Verifiable provisioning records for agent-driven infrastructure
The point is not to make PEAC a provisioning system. The point is to make provisioning observable as a portable record when a resource, credential, domain, budget, or deployment target changes across systems.
Provisioning used to be a human workflow.
A developer created an account, opened a dashboard, copied keys into .env, configured a database, wired auth, added analytics, and deployed the app. Some of that work lived in Git. Some lived in provider dashboards. Some lived in shell history. A lot lived nowhere durable at all.
That model is changing.
Coding agents can now set up more of the application stack directly. They can initialize projects, provision databases, attach auth, create analytics projects, rotate credentials, and sync environment variables. Stripe Projects is one visible example of this shift: a CLI workflow for adding third-party services, managing credentials, handling upgrades, and giving coding agents the same command path humans use.

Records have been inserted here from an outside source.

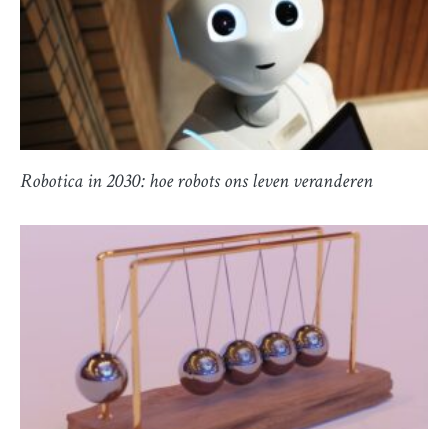
Robotica in 2030: hoe robots ons leven veranderen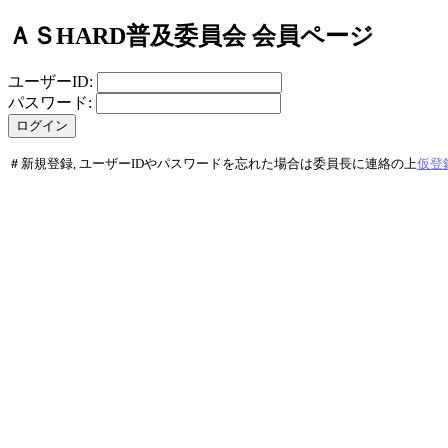
ＡＳHARD普及委員会 会員ページ
ユーザーID:
パスワード:
＃新規登録, ユーザーIDやパスワードを忘れた場合は委員長に連絡の上
仮登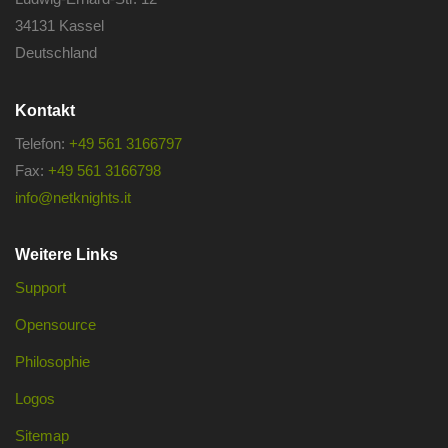
34131 Kassel
Deutschland
Kontakt
Telefon:
+49 561 3166797
Fax:
+49 561 3166798
info@netknights.it
Weitere Links
Support
Opensource
Philosophie
Logos
Sitemap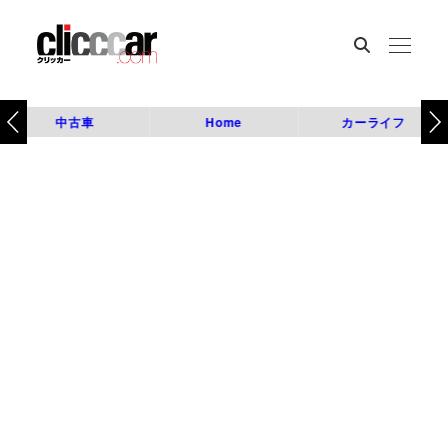
中古車
Home
カーライフ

That is useful. It is also a new audit problem.
When an agent provisions infrastructure, teams need to answer simple questions later:
- What changed?
- Which service was added?
- Which credential flow happened?
- Which local project state changed?
- What did the CLI report?
- What can be verified without reopening every provider dashboard?
Logs help, but logs usually stay where they were produced. They are often local, partial, mutable, or tied to a specific vendor's system.

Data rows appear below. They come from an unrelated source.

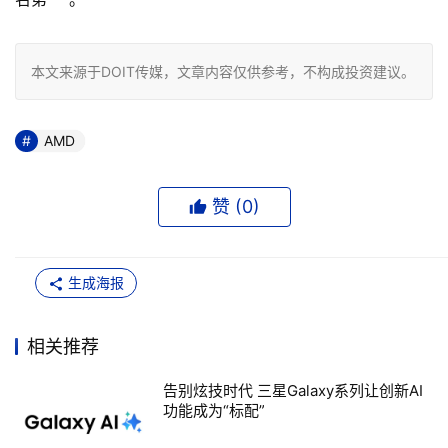
本文来源于DOIT传媒，文章内容仅供参考，不构成投资建议。
AMD
赞 (
0
)
生成海报
相关推荐
告别炫技时代 三星Galaxy系列让创新AI
功能成为“标配”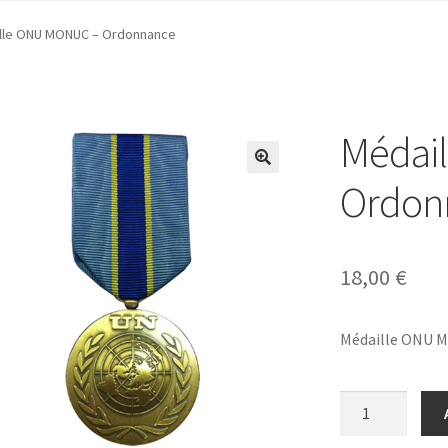
lle ONU MONUC – Ordonnance
Médai
Ordon
18,00
€
Médaille ONU 
quantité
de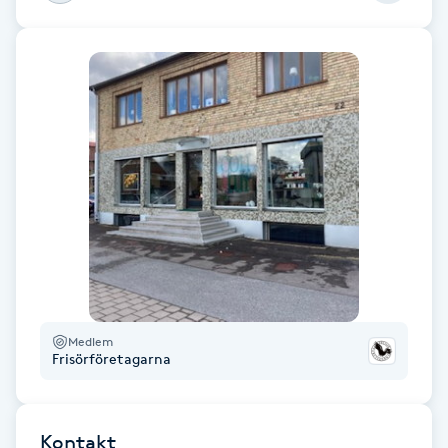
Gua Sha-massage
H
Hatha Yoga
Headspa
Healing
Herrklippning
Medlem
HIFU
Frisörföretagarna
Hollywood Peel
Kontakt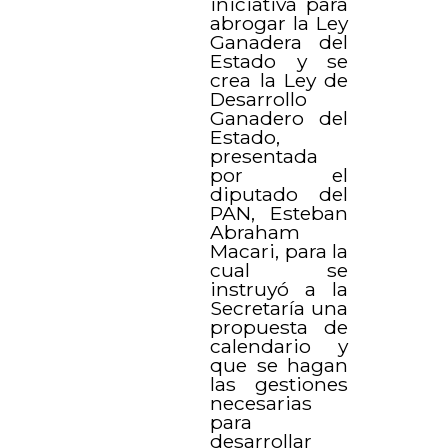
iniciativa para
abrogar la Ley
Ganadera del
Estado y se
crea la Ley de
Desarrollo
Ganadero del
Estado,
presentada
por el
diputado del
PAN, Esteban
Abraham
Macari, para la
cual se
instruyó a la
Secretaría una
propuesta de
calendario y
que se hagan
las gestiones
necesarias
para
desarrollar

Provisioning needs a portable record layer.
What PEAC does not do
- PEAC does not store credentials, secrets, or runtime tokens.
- PEAC does not run vendor accounts, replace cloud control planes, or take over CLIs.

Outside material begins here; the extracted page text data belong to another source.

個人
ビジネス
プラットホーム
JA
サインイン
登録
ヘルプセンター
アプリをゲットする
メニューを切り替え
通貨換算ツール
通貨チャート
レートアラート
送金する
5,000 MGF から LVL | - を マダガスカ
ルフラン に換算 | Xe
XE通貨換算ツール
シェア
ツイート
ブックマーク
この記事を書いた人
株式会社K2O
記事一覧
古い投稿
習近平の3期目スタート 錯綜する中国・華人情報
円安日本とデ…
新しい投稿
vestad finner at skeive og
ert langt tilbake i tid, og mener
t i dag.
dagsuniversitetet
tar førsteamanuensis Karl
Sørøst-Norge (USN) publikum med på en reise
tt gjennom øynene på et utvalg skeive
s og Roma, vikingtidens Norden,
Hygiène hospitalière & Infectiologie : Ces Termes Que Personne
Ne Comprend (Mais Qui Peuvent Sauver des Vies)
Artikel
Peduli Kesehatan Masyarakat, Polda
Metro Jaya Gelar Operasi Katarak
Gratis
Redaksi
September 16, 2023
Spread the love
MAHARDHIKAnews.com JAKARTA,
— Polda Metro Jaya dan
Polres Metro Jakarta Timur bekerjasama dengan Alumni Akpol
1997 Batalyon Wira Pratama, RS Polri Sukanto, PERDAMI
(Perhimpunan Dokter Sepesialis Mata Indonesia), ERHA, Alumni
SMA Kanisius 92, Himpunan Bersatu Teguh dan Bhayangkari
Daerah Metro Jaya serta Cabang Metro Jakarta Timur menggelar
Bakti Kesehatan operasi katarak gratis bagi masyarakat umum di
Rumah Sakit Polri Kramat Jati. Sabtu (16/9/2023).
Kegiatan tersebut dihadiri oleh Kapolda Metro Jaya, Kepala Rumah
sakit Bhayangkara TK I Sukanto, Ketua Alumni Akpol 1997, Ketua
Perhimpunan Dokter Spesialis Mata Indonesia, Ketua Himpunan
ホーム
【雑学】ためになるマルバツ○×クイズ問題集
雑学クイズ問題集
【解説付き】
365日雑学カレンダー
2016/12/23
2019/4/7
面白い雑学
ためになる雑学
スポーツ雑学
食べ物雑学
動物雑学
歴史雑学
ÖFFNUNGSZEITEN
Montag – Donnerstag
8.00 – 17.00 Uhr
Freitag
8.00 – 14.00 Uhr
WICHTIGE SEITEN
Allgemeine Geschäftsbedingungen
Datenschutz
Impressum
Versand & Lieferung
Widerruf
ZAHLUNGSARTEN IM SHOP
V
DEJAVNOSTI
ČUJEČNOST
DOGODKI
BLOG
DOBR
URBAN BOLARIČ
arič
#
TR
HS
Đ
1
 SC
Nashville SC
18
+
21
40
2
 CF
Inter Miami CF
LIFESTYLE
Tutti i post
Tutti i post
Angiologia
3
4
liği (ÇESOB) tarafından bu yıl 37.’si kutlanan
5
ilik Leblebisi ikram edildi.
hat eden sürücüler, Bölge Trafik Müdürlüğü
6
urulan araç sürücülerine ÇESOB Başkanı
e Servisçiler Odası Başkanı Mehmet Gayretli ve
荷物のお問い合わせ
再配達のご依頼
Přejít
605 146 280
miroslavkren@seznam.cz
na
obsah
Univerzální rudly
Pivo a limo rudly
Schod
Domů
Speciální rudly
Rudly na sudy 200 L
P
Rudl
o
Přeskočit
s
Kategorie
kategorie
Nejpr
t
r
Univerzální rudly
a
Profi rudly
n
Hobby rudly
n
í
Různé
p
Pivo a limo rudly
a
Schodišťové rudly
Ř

- PEAC does not orchestrate provisioning, retry failed operations, or roll back changes.
- PEAC does not assert that a provisioning action was authorized, only that it was observed.
- PEAC does not replace your provider's audit log; it produces a portable signed record alongside it.
What PEAC adds
PEAC is the open standard for verifiable interaction records across agent, tool, API, and cross-runtime systems.
For provisioning workflows, PEAC does one narrow thing: it records what was observed.
A PEAC provisioning record can bind to the local artifacts around a workflow: command output, project state, environment sync metadata, credential rotation events, generated LLM context, or other sanitized evidence. The record can then be signed, exported, and verified later without depending on the original runtime.
That distinction matters.
- PEAC does not provision resources.
- PEAC does not store credentials.
- PEAC does not become a vault.
- PEAC does not approve actions.
- PEAC does not decide whether a provider state is legally or operationally final.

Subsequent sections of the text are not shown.